Iranian Crackdown Goes Global: Iran has been cracking down hard at home. And now, a Wall Street Journal investigation shows, it is extending that crackdown to Iranians abroad as well.
  • In recent months, Iran has been conducting a campaign of harassing and intimidating members of its diaspora world-wide -- not just prominent dissidents -- who criticize the regime, according to former Iranian lawmakers and former members of Iran's elite security force, the Revolutionary Guard, with knowledge of the program.

    Part of the effort involves tracking the Facebook, Twitter and YouTube activity of Iranians around the world, and identifying them at opposition protests abroad, these people say.
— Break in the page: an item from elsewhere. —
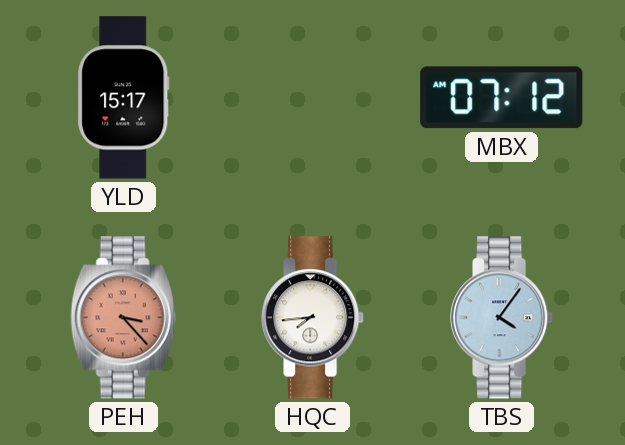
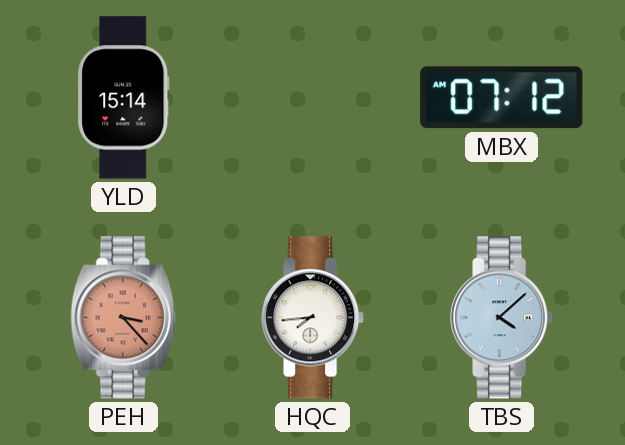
YLD: 15:17 -> 15:14
TBS: 4:06 -> 4:08
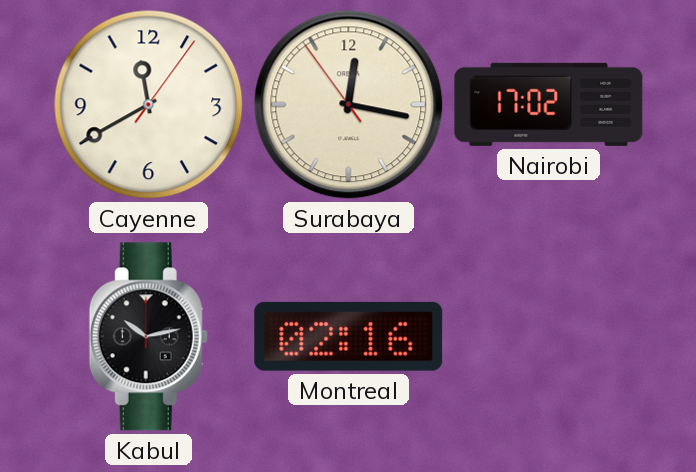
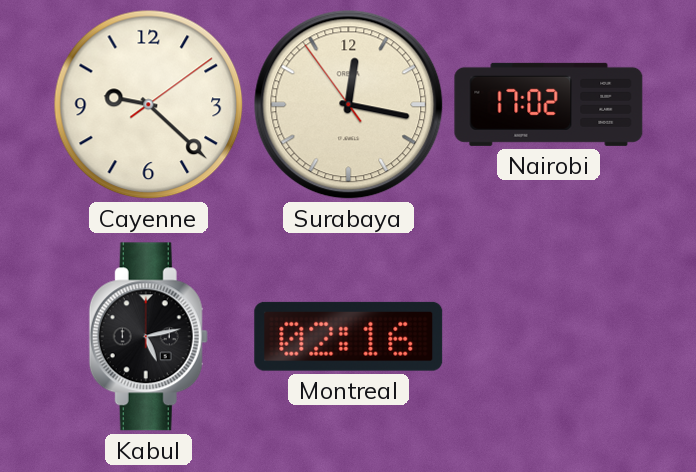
Cayenne: 11:40 -> 9:22
Kabul: 10:13 -> 5:13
    Interviews with roughly 90 ordinary Iranians abroad -- college students, housewives, doctors, lawyers, businesspeople -- in New York, London, Dubai, Sweden, Los Angeles and other places indicate that people who criticize Iran's regime online or in public demonstrations are facing threats intended to silence them.

One example:
  • His first impulse was to dismiss the ominous email as a prank, says a young Iranian-American named Koosha. It warned the 29-year-old engineering student that his relatives in Tehran would be harmed if he didn't stop criticizing Iran on Facebook.

    Two days later, his mom called. Security agents had arrested his father in his home in Tehran and threatened him by saying his son could no longer safely return to Iran.

    "When they arrested my father, I realized the email was no joke," said Koosha, who asked that his full name not be used.